|Client:||Max-Planck-Institute and Helmholtz-Institute|
|Task:||Web Scraping and Data Wrangling of spatial datasets with Python, development of an (end-to-end) ML app and dashboards for training/validation of datasets with Python|
|Time period:||10/2022 to 12/2022|
|Technologies:||Python, Requests, Pandas, Geopandas, Numpy, Sklearn, Matplotlib, Seaborn, Streamlit, Plotly, Ray, Jupyter Lab, VS Code, Insomnia, Gitlab, AWS|
For a Max-Planck-Institute and Helmholtz-Institute, I developed a geospatial dataset using web scraping and data wrangling techniques with Python, which refers to different landscape influencing factors from the Holocene geological era. Based on this dataset, ML algorithms can be validated.

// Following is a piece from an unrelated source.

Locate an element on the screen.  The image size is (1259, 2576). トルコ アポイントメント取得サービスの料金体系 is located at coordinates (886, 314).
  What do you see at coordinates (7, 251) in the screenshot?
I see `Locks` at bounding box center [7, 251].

Furthermore, with our team members, I developed a streamlit app with Python, which supports the creation of scientific hypotheses with machine data analysis based on user input data and visual processing of the results. In this app, the user can feed in his datasets, select his process environment for the analysis (macOS/Ubuntu) and choose between different ML methods with the associated hyperparameters for the data analysis. These results are presented visually using plotting methods so that the user can consolidate his scientific questions and hypotheses.
This ML project has been continued as an open-source project since 2023.